Adjusted EBITDA for the full year was $480 million, down 2.6% year-over-year, while our adjusted EBITDA margin for the year was 11.5%, up 40 basis points compared to 2019. The decline in adjusted EBITDA was driven by lower revenue and bringing back certain employee costs, partially offset by the cost savings program and our revenue mix. One item to note is that, we don't plan on providing the same level of detail and the impact of COVID in 2021 as it is now in our baseline, but we still plan to highlight major variances in our commentary as we've always done.

Let's turn to slide 10 to go over the segment results. For the full year, our commercial revenue declined 9.3%, primarily driven by COVID impacts of approximately $158 million and prior year lost business. Adjusted EBITDA declined 31.4% while the adjusted EBITDA margin of 11.9% was down 390 basis points year-over-year.
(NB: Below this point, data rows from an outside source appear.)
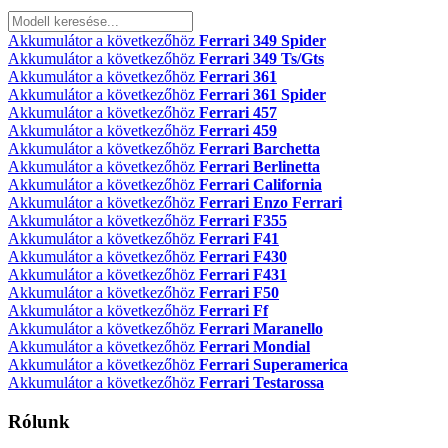
Akkumulátor a következőhöz
Ferrari 349 Spider
Akkumulátor a következőhöz
Ferrari 349 Ts/Gts
Akkumulátor a következőhöz
Ferrari 361
Akkumulátor a következőhöz
Ferrari 361 Spider
Akkumulátor a következőhöz
Ferrari 457
Akkumulátor a következőhöz
Ferrari 459
Akkumulátor a következőhöz
Ferrari Barchetta
Akkumulátor a következőhöz
Ferrari Berlinetta
Akkumulátor a következőhöz
Ferrari California
Akkumulátor a következőhöz
Ferrari Enzo Ferrari
Akkumulátor a következőhöz
Ferrari F355
Akkumulátor a következőhöz
Ferrari F41
Akkumulátor a következőhöz
Ferrari F430
Akkumulátor a következőhöz
Ferrari F431
Akkumulátor a következőhöz
Ferrari F50
Akkumulátor a következőhöz
Ferrari Ff
Akkumulátor a következőhöz
Ferrari Maranello
Akkumulátor a következőhöz
Ferrari Mondial
Akkumulátor a következőhöz
Ferrari Superamerica
Akkumulátor a következőhöz
Ferrari Testarossa
Rólunk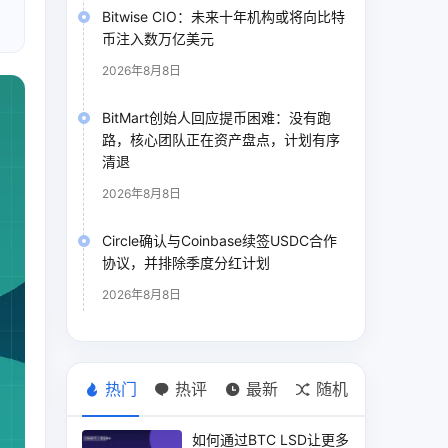
Bitwise CIO：未来十年机构或将向比特
币注入数万亿美元
2026年8月8日
BitMart创始人回应提币困难：没有跑
路，核心团队正在资产盘点，计划有序
清退
2026年8月8日
Circle确认与Coinbase续签USDC合作
协议，并排除季度分红计划
2026年8月8日
热门
热评
最新
随机
如何通过BTC LSD让更多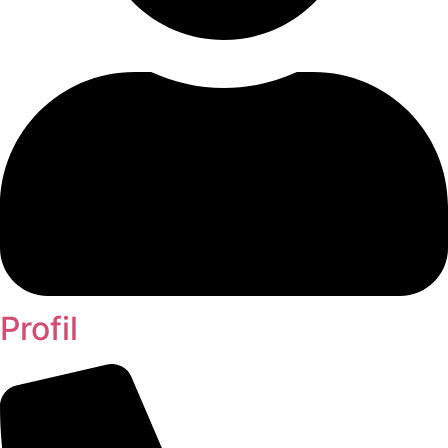
Profil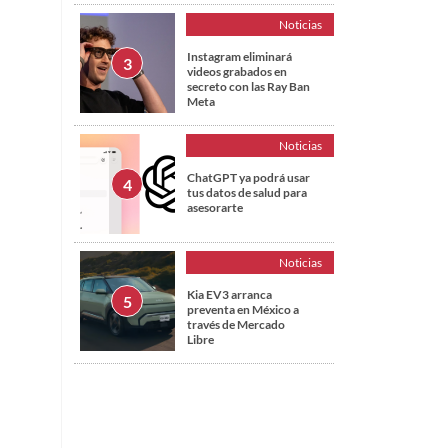
Noticias
Instagram eliminará
videos grabados en
secreto con las Ray Ban
Meta
Noticias
ChatGPT ya podrá usar
tus datos de salud para
asesorarte
Noticias
Kia EV3 arranca
preventa en México a
través de Mercado
Libre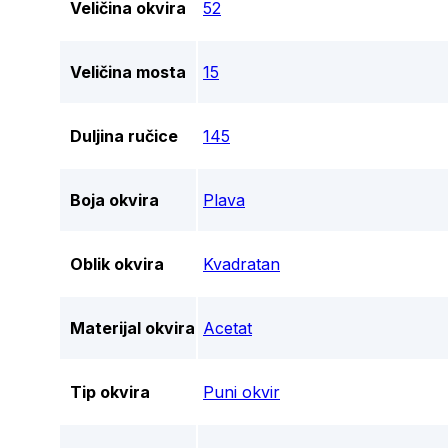
Veličina okvira
52
Veličina mosta
15
Duljina ručice
145
Boja okvira
Plava
Oblik okvira
Kvadratan
Materijal okvira
Acetat
Tip okvira
Puni okvir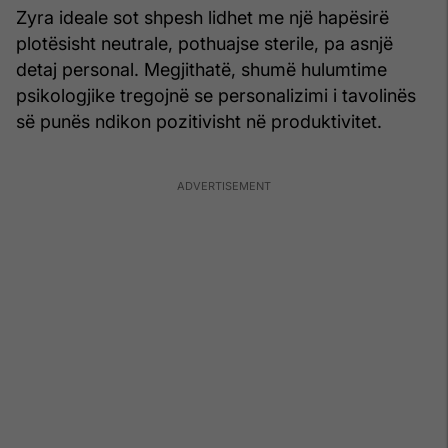
Zyra ideale sot shpesh lidhet me një hapësirë
plotësisht neutrale, pothuajse sterile, pa asnjë
detaj personal. Megjithatë, shumë hulumtime
psikologjike tregojnë se personalizimi i tavolinës
së punës ndikon pozitivisht në produktivitet.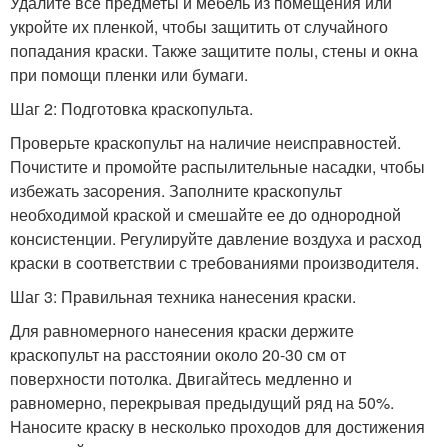
Удалите все предметы и мебель из помещения или
укройте их пленкой, чтобы защитить от случайного
попадания краски. Также защитите полы, стены и окна
при помощи пленки или бумаги.
Шаг 2: Подготовка краскопульта.
Проверьте краскопульт на наличие неисправностей.
Почистите и промойте распылительные насадки, чтобы
избежать засорения. Заполните краскопульт
необходимой краской и смешайте ее до однородной
консистенции. Регулируйте давление воздуха и расход
краски в соответствии с требованиями производителя.
Шаг 3: Правильная техника нанесения краски.
Для равномерного нанесения краски держите
краскопульт на расстоянии около 20-30 см от
поверхности потолка. Двигайтесь медленно и
равномерно, перекрывая предыдущий ряд на 50%.
Наносите краску в несколько проходов для достижения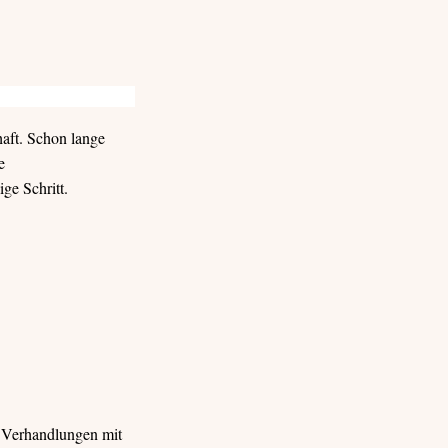
aft. Schon lange
e
ge Schritt.
, Verhandlungen mit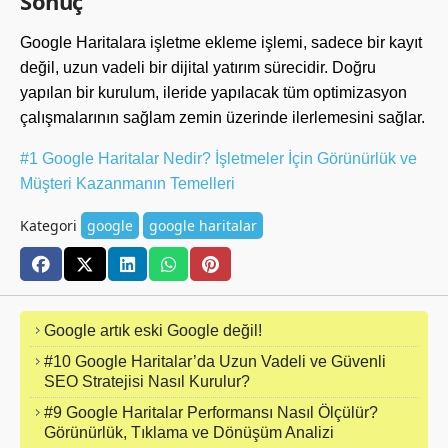
Sonuç
Google Haritalara işletme ekleme işlemi, sadece bir kayıt
değil, uzun vadeli bir dijital yatırım sürecidir. Doğru
yapılan bir kurulum, ileride yapılacak tüm optimizasyon
çalışmalarının sağlam zemin üzerinde ilerlemesini sağlar.
#1 Google Haritalar Nedir? İşletmeler İçin Görünürlük ve
Müşteri Kazanmanın Temelleri
Kategori
google
google haritalar
Google artık eski Google değil!
#10 Google Haritalar’da Uzun Vadeli ve Güvenli
SEO Stratejisi Nasıl Kurulur?
#9 Google Haritalar Performansı Nasıl Ölçülür?
Görünürlük, Tıklama ve Dönüşüm Analizi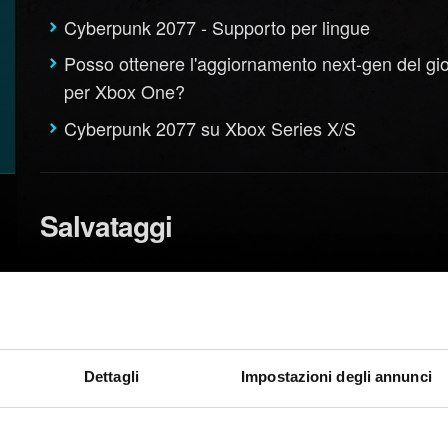
Cyberpunk 2077 - Supporto per lingue
Posso ottenere l'aggiornamento next-gen del gi
per Xbox One?
Cyberpunk 2077 su Xbox Series X/S
Salvataggi
Impossibile creare nuovi salvataggi
Come usare l'avanzamento multipiattaforma
Slot di salvataggio disponibili
Dettagli
Impostazioni degli annunci
Avanzamento multipiattaforma per giochi in versio
Non riesco a salvare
The adjusted EBITDA decline was primarily driven by lower revenue, one-time items and certain employee costs, partially offset by cost savings. The COVID impact was primarily driven by lower volumes within our commercial healthcare and transaction processing offerings, as well as the interest rate impact on our BenefitWallet offering.

Our government business grew by 1.4% for the year. This was primarily driven by approximately $149 million of revenue related to COVID volumes, as well as the ramp of new business, partially offset by the loss of the California Medicaid contract. Government adjusted EBITDA increased by 27.7%, while adjusted EBITDA margin of 31% increased by 640 basis points. This margin improvement was due to the higher volumes from COVID-19 related work and our cost savings program.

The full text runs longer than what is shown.